Venango Regional Airport covers an area of 420 acres (170 ha) at an elevation of 1,540 feet (469 m) above mean sea level. It has two runways with asphalt surfaces: 3/21 is 5,201 by 150 feet (1,585 x 46 m) and 12/30 is 3,592 by 100 feet (1,095 x 30 m).

For the 12-month period ending December 31, 2011, the airport had 14,826 aircraft operations, an average of 40 per day: 83.5% general aviation, 16.3% air taxi, and 0.2% military. At that time there were 40 aircraft based at this airport: 82.5% single-engine, 7.5% ultralight, 5% multi-engine, 2.5% jet, and 2.5% helicopter.
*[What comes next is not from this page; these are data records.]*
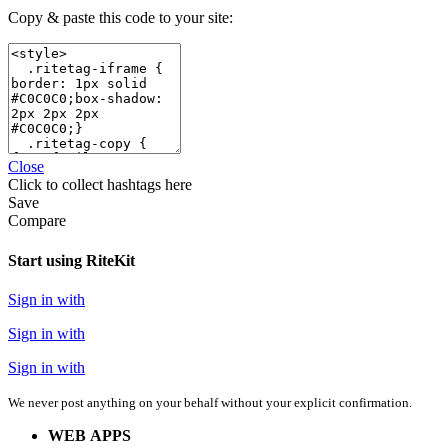
Copy & paste this code to your site:
Close
Click
to collect hashtags here
Save
Compare
Start using RiteKit
Sign in with
Sign in with
Sign in with
We never post anything on your behalf without your explicit confirmation.
WEB APPS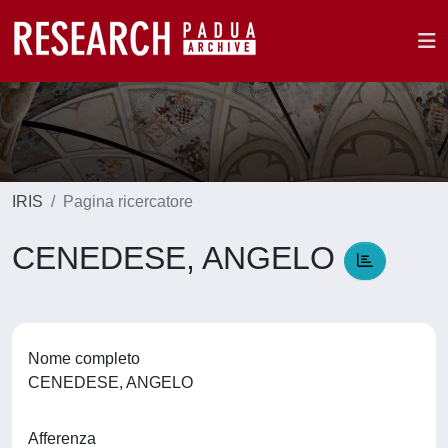
IRIS
Pagina ricercatore
CENEDESE, ANGELO
Nome completo
CENEDESE, ANGELO
Afferenza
== Airline and destination ==

As of 2026, no commercial airline service operates in the airport.

===Statistics===

Top domestic destinations: Mar 2017 – Feb 2018
| Rank | City | Airport name & IATA code | Passengers |
|---|---|---|---|
| 1 | Pittsburgh, PA | Pittsburgh International Airport | 1,500 |

==See also==
- List of airports in Pennsylvania

== Other sources ==

ACCIDENTS:

In 2012, a Cessna Citation Mustang blew a tire on landing.